— Так вот индейцы зачастую крайне неохотно занимаются обрабатыванием земли и прочим сельским хозяйством. Они считают, что человек, работающий на земле, почему-то, как правило, не видит снов. А снам они придают огромное значение. Вплоть до принятия решений по жизненно важным вопросам.
— А может быть, они имели в виду Землю? В смысле, планету? — Улыбнулся я, но, боюсь, моя улыбка вышла слишком натянутой. — Тогда, с точки зрения ваших индейцев, сновидений у человека может не быть даже во время гиберсна.
— У них «почва» и «планета» имеют как правило разные значения и, соответственно, называются разными словами, — не поддержал шутки Васильев. — Но и у индейцев залива Ситка, и у камчатских айнов я встречал немало сходного в воззрениях на эту тему. Например…
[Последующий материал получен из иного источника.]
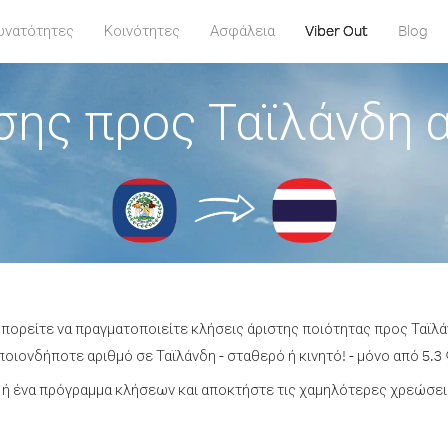
υνατότητες
Κοινότητες
Ασφάλεια
Viber Out
Blog
σης προς Ταϊλάνδη 
μπορείτε να πραγματοποιείτε κλήσεις άριστης ποιότητας προς Ταϊλ
οιονδήποτε αριθμό σε Ταϊλάνδη - σταθερό ή κινητό! - μόνο από 5.3 
ή ένα πρόγραμμα κλήσεων και αποκτήστε τις χαμηλότερες χρεώσεις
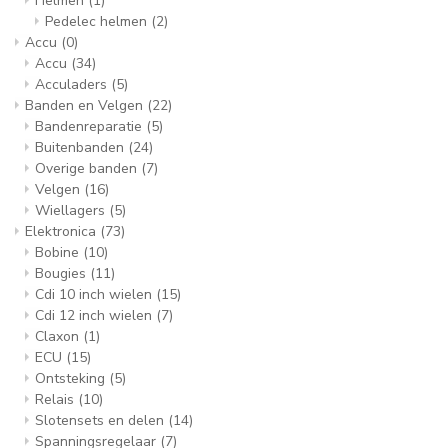
Helmen
(1)
Pedelec helmen
(2)
Accu
(0)
Accu
(34)
Acculaders
(5)
Banden en Velgen
(22)
Bandenreparatie
(5)
Buitenbanden
(24)
Overige banden
(7)
Velgen
(16)
Wiellagers
(5)
Elektronica
(73)
Bobine
(10)
Bougies
(11)
Cdi 10 inch wielen
(15)
Cdi 12 inch wielen
(7)
Claxon
(1)
ECU
(15)
Ontsteking
(5)
Relais
(10)
Slotensets en delen
(14)
Spanningsregelaar
(7)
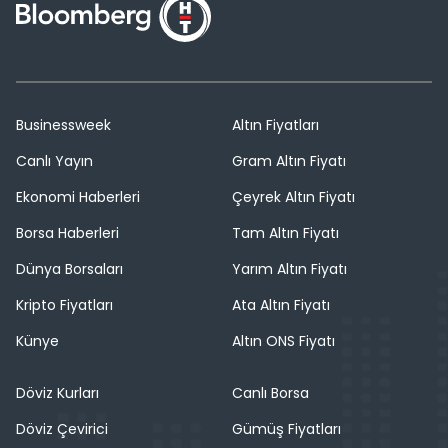
Businessweek
Altın Fiyatları
Canlı Yayın
Gram Altın Fiyatı
Ekonomi Haberleri
Çeyrek Altın Fiyatı
Borsa Haberleri
Tam Altın Fiyatı
Dünya Borsaları
Yarım Altın Fiyatı
Kripto Fiyatları
Ata Altın Fiyatı
Künye
Altın ONS Fiyatı
Döviz Kurları
Canlı Borsa
Döviz Çevirici
Gümüş Fiyatları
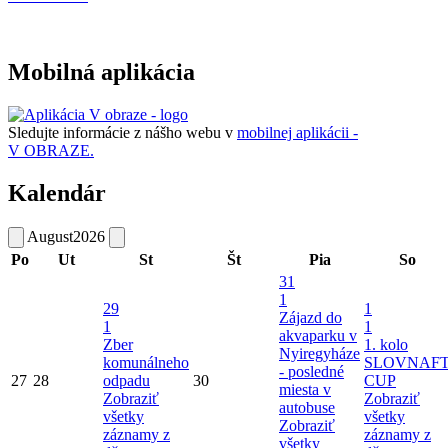
Mobilná aplikácia
Sledujte informácie z nášho webu v
mobilnej aplikácii -
V OBRAZE.
Kalendár
August
2026
Po
Ut
St
Št
Pia
So
31
1
29
1
Zájazd do
1
1
akvaparku v
Zber
1. kolo
Nyiregyháze
komunálneho
SLOVNAF
- posledné
27
28
odpadu
30
CUP
miesta v
Zobraziť
Zobraziť
autobuse
všetky
všetky
Zobraziť
záznamy z
záznamy z
všetky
Глаза криотехника сузились.
— Нельзя разбудить человека, который притворяется, что он спит.
— В каком смысле? — Не понял я.
— В прямом, Петр Алексеевич, — медленно проговорил Васильев. — Вам не приходило в голову, что ваши возможные… проблемы… связаны именно с этим?
— С чем? — Теперь я уже искренне его не понимал.
— С тем, что находится внутри вас, Петр Алексеевич, — вздохнул Васильев. После чего добавил уже жестче:
— И притворяется до поры до времени спящим.
И что я должен был думать после такого разговора с Васильевым?
Как относиться к собственному «я» и к тем решениям, которые я принимал (или готовился принять) от его имени?
«Звезда» не станет менять полетный план. Мы будем действовать так, как будто четвертая планета не существует.
Наша цель — Беллона. Ею и удовольствуемся.
Глава 2. Панкратов. Паладин науки
Февраль, 2161 г.
Второй вымпел Четвертой Межзвездной Экспедиции МКК-4 «Восход»
Район планеты Павор, система звезды Вольф 359
Сколько я знаю Петю Надежина, он никогда не был ярым перестраховщиком. Но сейчас, когда перед нами замаячила вполне реальная возможность догнать эту злополучную планету, летящую в тартарары, выйти на орбиту и хотя бы одну неделю исследовать ее по максимуму, вдоль и поперек, Петр неожиданно уперся.
Мысленно все мы уже просверливали в кителях дырочки под ордена, а то и Звезды Героев России. Хотел бы я полюбоваться собственным атлетическим бюстом в самом центре Мытищ, на исторической родине, так сказать, героя! Да и персональная Госпремия каждому из нас была бы обеспечена. А в том, что рано или поздно мы вернемся на Землю, я ни на йоту не сомневался на протяжении всей экспедиции.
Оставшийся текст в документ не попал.